The yet to be introduced Drone Aircraft Privacy and Transparency Act would amend the Federal Aviation Administration Modernization and Reform Act of 2012 (P.L. 122-95), which was signed into law by President Barack O’Bama on Feb. 14, 2012, and which directs the FAA to streamline the process for law enforcement, and others, to get UAVs flying.

The largest users of UAVs within the United States is law enforcement agencies, which currently number about 300, but that is expected to greatly increase because of the regulatory changes, that could lead to widespread use of surveillance drones in U.S. airspace (the FAA estimates that about 30,000 UAVs could be airborne by 2020).

Markey’s bill is the latest measure introduced by lawmakers from both parties who are concerned about the potential proliferation and possible abuse of UAVs, so the legislators want more transparency about the government’s use of such devices.

“When it comes to privacy protections for the American people, drones are flying blind,” Markey said in a statement. “Drones are already flying in U.S. airspace, with thousands more to come, but with no privacy protections or transparency measures in place. We are entering a brave new world, and just because a company soon will be able to register a drone license shouldn’t mean that company can turn it into a cash register by selling consumer information. Currently, there are no privacy protections or guidelines and no way for the public to know who is flying drones, where, and why. The time to implement privacy protections is now,” he said.

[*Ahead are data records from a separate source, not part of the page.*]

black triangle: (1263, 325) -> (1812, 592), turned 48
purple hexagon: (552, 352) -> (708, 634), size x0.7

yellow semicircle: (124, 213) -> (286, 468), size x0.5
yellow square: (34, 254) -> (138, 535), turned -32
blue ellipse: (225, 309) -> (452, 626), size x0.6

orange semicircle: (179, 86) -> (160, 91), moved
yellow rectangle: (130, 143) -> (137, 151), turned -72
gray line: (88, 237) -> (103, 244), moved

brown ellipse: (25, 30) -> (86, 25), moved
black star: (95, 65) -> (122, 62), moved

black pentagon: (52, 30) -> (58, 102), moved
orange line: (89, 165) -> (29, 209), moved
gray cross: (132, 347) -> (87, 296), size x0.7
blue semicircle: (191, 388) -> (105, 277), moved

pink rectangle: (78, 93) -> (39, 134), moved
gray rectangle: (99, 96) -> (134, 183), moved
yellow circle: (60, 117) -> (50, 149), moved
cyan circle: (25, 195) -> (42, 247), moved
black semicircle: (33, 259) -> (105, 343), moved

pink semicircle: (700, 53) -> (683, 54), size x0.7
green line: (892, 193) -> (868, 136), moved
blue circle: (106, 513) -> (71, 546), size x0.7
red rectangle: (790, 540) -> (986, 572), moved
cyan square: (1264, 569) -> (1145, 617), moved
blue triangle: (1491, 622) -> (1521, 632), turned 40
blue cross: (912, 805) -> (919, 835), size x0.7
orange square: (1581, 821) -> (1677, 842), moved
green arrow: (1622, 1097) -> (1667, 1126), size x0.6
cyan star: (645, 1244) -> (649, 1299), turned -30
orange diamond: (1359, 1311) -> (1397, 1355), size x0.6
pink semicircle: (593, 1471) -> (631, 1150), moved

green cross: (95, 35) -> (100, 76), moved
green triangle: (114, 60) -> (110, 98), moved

However, a Department of Justice UAV expert disputes the claim that law enforcement agencies will use UAVs to generally to spy on average citizens. “The misconception is that UAVs are going to be used for spying, and that your local sheriff is now part of a Stalinist-like secret police that is trying to gather as much data about you as possible,” said Tim Adelman, an aviation technology program legal consultant with the DoJ’s National Law Enforcement and Corrections Technology Center. That belief is “just not reality,” he said.

Law enforcement agencies are already “tapped to the max” and they do not have the manpower to fly those aircraft around for the sole purpose of spying on people, Adelman said. “The other reality of this is there are existing laws, the Fourth Amendment,” he said. “All the cases that interpret the Fourth Amendment really set boundaries when law enforcement can use UAVs with or without a warrant,” he said. “There hasn’t been a pandemic of spying that people keep talking about because the law doesn’t permit it.”

Nonetheless, Markey’s yet to be introduced bill would add several provisions to the FAA act. Those provisions would:

  • Require the Secretary of Transportation, in consultation with the Commerce Department, the Federal Trade Commission (FTC) and the Department of Homeland Security to study and report back to Congress on the privacy impacts of drone use.
  • Require the FAA to include privacy considerations in its rule making process for drone licenses, using FTC guidelines as the standard.
  • Forbid the FAA from issuing drone licenses unless the application includes detailed information that “explains exactly what kind of data will be collected, how that data will be used, and how the licensee will protect privacy.”
  • Require law enforcement agencies, their contractors and subcontractors, to state “how they will minimize the collection and retention of data unrelated to the investigation of a crime.”
  • Direct the FAA to create a publicly available website which lists all approved UAV licenses, any security breaches by a drone operator and the times and locations of UAV flights.